Ingalill Margareta Mosander (born 17 July 1943), is a Swedish journalist, known as a prolific book reviewer on television and in printed media.

==Biography==
Mosander was born in Eskilstuna.

She has worked as a journalist at Dagens Nyheter, Vestmanlands Läns Tidning, Bildjournalen, Vecko-Journalen and Expressen, and at Aftonbladet since 1979. In 2006, the magazine Svensk bokhandel named her "Sweden's most influential journalist in the book business". She was the host of an episode of the Sommar radio show in June 2014, and she also reviews books for the website, Senioren. In 2004, she was awarded the Axel Liffner-stipend.
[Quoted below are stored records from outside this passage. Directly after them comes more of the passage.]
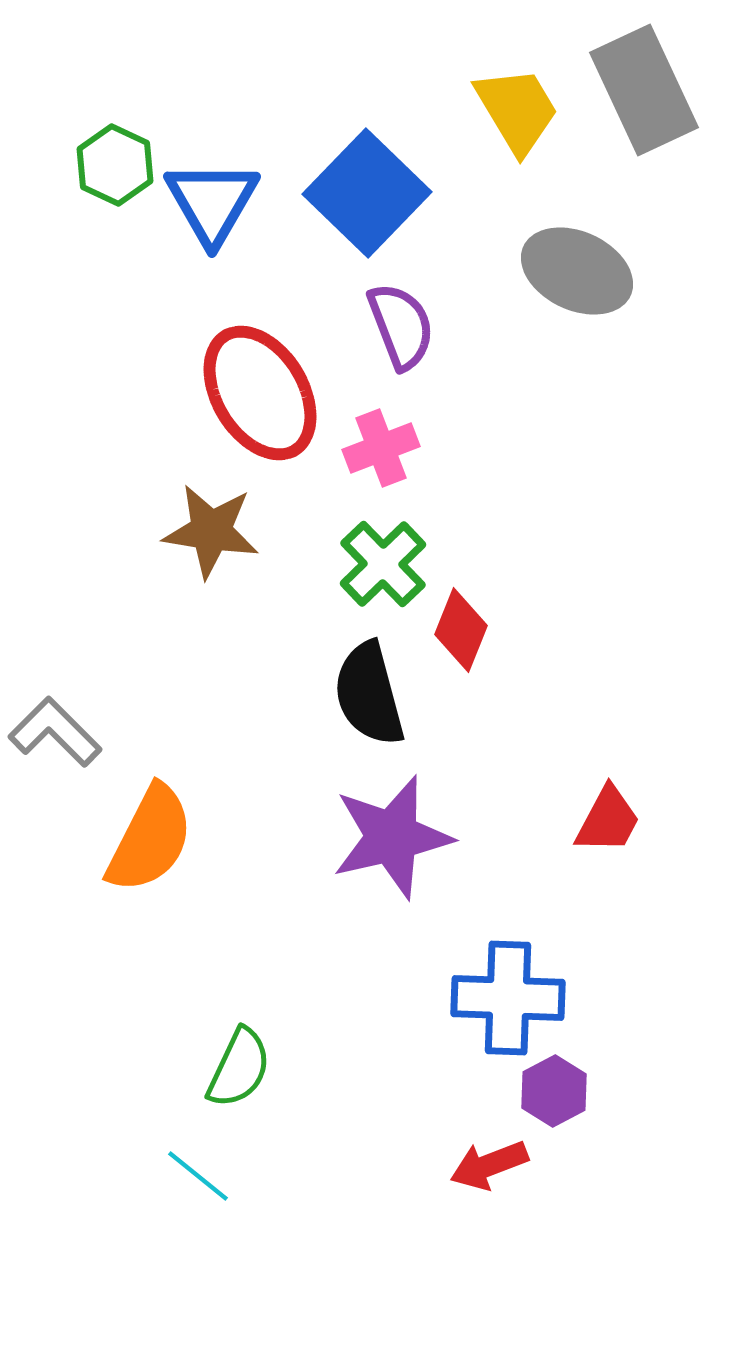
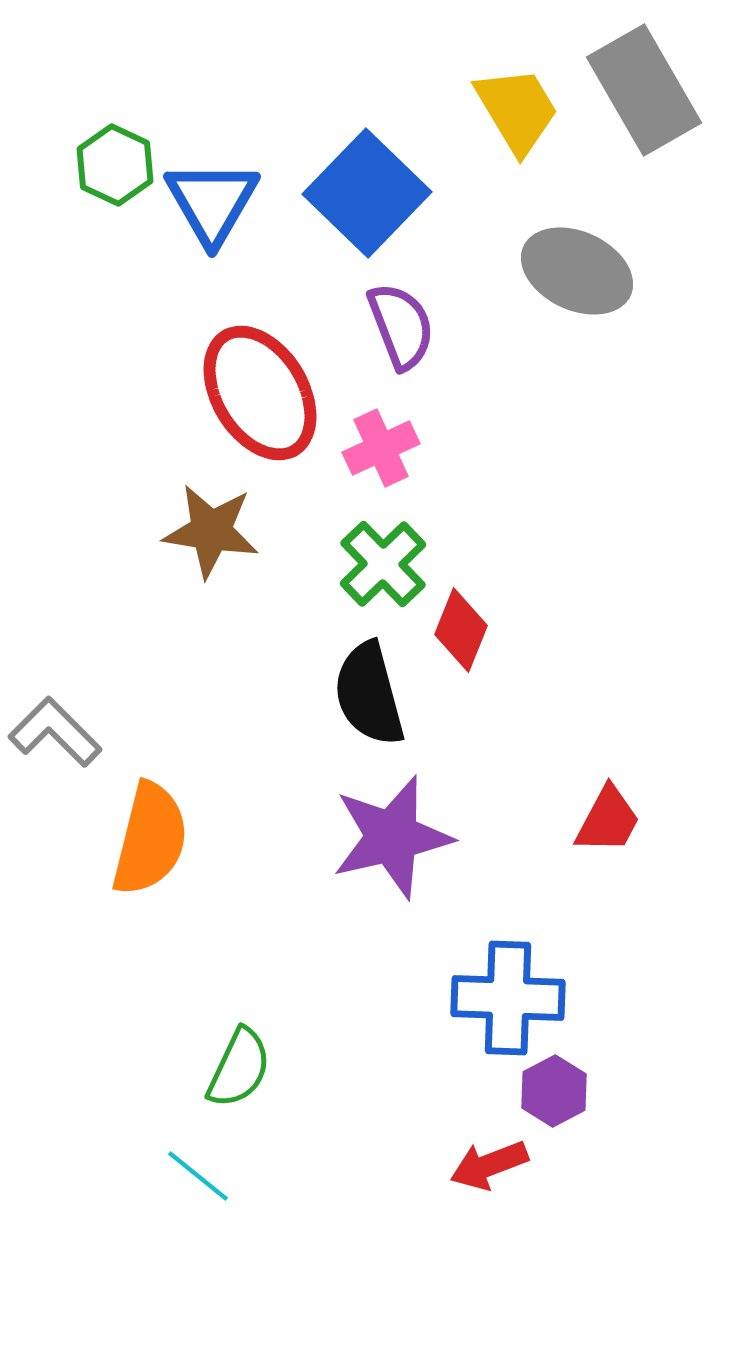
gray rectangle: rotated 5 degrees counterclockwise
pink cross: rotated 4 degrees counterclockwise
orange semicircle: rotated 13 degrees counterclockwise
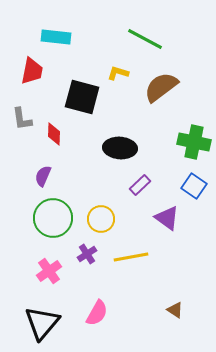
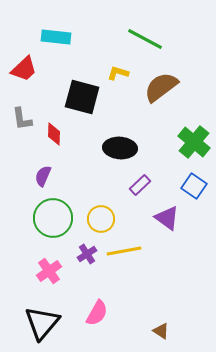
red trapezoid: moved 8 px left, 2 px up; rotated 36 degrees clockwise
green cross: rotated 28 degrees clockwise
yellow line: moved 7 px left, 6 px up
brown triangle: moved 14 px left, 21 px down
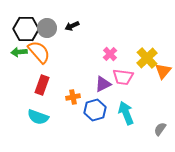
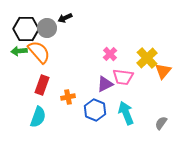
black arrow: moved 7 px left, 8 px up
green arrow: moved 1 px up
purple triangle: moved 2 px right
orange cross: moved 5 px left
blue hexagon: rotated 20 degrees counterclockwise
cyan semicircle: rotated 90 degrees counterclockwise
gray semicircle: moved 1 px right, 6 px up
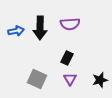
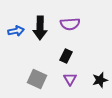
black rectangle: moved 1 px left, 2 px up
From 1999 until 2019, Mosander reviewed books weekly for the television show Go'kväll broadcast on SVT. In September 2019, SVT announced that they had decided not to keep Mosander's book review segment in the show, which led to criticism from many viewers. Mosander protested the decision.

==Personal life==
Mosander was married to surgeon Bo Eriksson between 1967 and 1974. In 1987, she married journalist Jan Mosander. Ingalill Mosander and her husband were two of five Swedes that survived the Costa Concordia disaster in 2012. Mosander supported the conviction of the captain, Francesco Schettino.